O medo de perder o emprego ou de ter um corte no salário tem levado pessoas a esconder a infeção com COVID-19 e a fazer as suas obrigações normais. Quem alerta para o risco é António Pais Lacerda, médico e diretor do serviço de Medicina Interna II do Hospital Santa Maria, em Lisboa, esta sexta-feira, 30 de outubro, de acordo com o jornal "Diário de Notícias", que cita a agência Lusa.
O especialista dá até alguns exemplos em que estas situações acontecem. "Há pais que estão em casa infetados e levam os filhos à escola e não dizem nada a ninguém” e “pessoas que continuam a ir para o seu trabalho com alguém em casa doente e não dizem, porque têm receio de ficar com menos salário ou menos capacidade de levar pão para casa”. António Pais Lacerda aponta que esta é “uma situação social gravíssima”, uma vez que potencia o aumento da rede de infeções com o novo coronavírus.
"Não é dizer 'eu estive com aquela pessoa que estava infetada, mas não vou fazer nada porque me sinto bem'. Isso é um disparate, porque é o que mantém a contaminação dos outros”, acrescenta. O médico de medicina interna destaca a importância de "tomar as devidas precauções”, referindo-se ao isolamento em casa no caso de um contacto com alguém infetado, e lembra que "ninguém tem culpa".
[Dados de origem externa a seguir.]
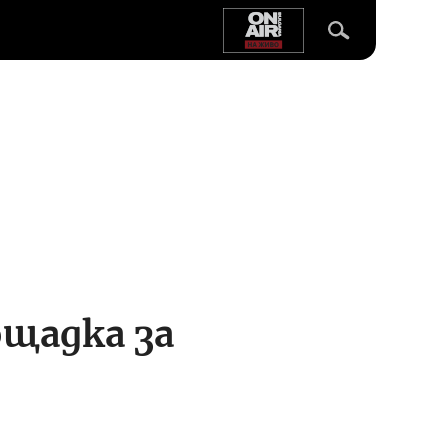
ощадка за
Contudo, é preciso que todos assumam a responsabilidade de modo a travar a pandemia. "Se não, dentro de pouco tempo, entram demasiados doentes nos hospitais", afirma António Pais Lacerda.
O alerta surge no mesmo dia em que é revelado que no último mês cerca de 50 das 60 camas de enfermaria para doentes COVID-19 do Hospital de Santa Maria têm estado ocupadas. "A grande diferença em relação à primeira vaga é o número de doentes que entram por dia e nós não nos podemos ver livres, entre aspas, dos doentes que já cá estão", afirma o diretor do Serviço de Medicina II.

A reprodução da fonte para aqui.